SEB Immo-Invest
Fonds decken sich mit Immobilien in Asien ein

Der SEB Immo-Invest, ein offener Immobilienfonds der SEB-Bank, setzt wie die Konkurrenz auf Asien. Nach Investitionen in China und Japan hat der Fonds jetzt für 275 Mill. Euro einen hochwertig ausgestatteten Wolkenkratzer im Bürodistrikt von Singapur gekauft.

rrl DÜSSELDORF. SEB Immo-Invest hat das erste Auslandsbüro in Singapur eröffnet. Weitere Investitionen in der Region dürften folgen, „Wir stoßen die Tür zu einem der in Zukunft interessantesten Märkte auf“, sagt Barbara Knoflach, die als Chefin der SEB Asset Management für den 6,4 Mrd. Euro schweren Fonds verantwortlich ist.

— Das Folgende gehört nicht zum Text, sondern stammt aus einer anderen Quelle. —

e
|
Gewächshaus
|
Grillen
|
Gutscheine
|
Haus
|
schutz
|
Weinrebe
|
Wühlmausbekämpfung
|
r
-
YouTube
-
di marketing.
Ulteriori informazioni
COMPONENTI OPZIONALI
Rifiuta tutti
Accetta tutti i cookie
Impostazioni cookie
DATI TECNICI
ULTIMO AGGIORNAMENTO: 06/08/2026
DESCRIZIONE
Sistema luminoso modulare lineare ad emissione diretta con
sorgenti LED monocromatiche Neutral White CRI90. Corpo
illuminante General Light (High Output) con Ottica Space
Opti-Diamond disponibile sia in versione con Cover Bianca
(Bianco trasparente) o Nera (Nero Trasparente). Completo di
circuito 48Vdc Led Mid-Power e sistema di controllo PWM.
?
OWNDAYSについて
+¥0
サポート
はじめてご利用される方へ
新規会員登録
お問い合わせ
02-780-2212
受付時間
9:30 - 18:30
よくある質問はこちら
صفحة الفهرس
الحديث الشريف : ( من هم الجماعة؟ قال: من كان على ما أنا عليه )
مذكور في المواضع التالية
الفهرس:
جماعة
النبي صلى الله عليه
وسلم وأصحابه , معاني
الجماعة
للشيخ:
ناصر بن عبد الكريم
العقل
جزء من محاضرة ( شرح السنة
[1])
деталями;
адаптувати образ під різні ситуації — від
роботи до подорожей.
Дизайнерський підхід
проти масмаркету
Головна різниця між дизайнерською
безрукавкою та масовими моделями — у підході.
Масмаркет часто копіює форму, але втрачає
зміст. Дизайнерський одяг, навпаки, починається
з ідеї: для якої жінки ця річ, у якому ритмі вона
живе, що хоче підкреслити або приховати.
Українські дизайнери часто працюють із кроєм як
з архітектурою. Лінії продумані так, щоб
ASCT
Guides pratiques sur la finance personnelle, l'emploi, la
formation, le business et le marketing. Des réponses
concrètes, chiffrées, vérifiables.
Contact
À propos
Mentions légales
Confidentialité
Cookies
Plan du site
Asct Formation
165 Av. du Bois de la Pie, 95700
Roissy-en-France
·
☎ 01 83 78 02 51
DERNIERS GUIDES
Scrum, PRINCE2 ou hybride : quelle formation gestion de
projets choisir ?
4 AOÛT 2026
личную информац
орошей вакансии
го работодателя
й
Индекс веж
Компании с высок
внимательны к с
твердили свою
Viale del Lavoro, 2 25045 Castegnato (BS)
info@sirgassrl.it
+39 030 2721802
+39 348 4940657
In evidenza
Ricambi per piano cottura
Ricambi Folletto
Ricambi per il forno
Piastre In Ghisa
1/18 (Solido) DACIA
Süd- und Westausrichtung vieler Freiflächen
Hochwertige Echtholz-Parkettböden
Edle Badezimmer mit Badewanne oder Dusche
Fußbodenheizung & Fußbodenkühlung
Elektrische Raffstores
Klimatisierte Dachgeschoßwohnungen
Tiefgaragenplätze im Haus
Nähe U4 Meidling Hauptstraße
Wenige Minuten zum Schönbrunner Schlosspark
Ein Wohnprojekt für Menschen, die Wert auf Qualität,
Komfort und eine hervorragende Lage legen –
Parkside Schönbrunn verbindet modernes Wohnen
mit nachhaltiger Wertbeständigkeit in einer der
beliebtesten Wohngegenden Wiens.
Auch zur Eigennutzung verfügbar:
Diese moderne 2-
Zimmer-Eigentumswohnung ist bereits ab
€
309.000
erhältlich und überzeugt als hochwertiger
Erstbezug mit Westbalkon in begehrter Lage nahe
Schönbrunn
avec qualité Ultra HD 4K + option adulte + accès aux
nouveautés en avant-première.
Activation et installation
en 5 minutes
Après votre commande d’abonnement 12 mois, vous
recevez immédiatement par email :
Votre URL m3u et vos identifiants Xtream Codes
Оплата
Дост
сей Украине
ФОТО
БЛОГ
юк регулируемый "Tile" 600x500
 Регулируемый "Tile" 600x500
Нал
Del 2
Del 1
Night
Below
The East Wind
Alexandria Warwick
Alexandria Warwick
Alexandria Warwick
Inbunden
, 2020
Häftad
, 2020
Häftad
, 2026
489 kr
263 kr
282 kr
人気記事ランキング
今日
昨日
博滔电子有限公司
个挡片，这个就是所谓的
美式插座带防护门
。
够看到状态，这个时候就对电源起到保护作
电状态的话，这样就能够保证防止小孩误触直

Andere Fondsgesellschaften beurteilen asiatische Immobilienmärkte ebenso optimistisch und investieren dort. Morgan Stanley legte im Dezember 2006 den Morgan Stanley Eurasia Fonds nach dem deutschen Investmentgesetz für institutionelle Anleger auf. Das Management des Fonds, der rund 500 Mill. Euro bei Versicherungen und Pensionskassen einsammeln wird, hat als asiatische Zielmärkte Japan, Südkorea, Hongkong und Singapur identifiziert. Dorthin soll 70 Prozent des Fondskapitals, das einschließlich Fremdfinanzierung eine Mrd. Euro ergeben wird, fließen.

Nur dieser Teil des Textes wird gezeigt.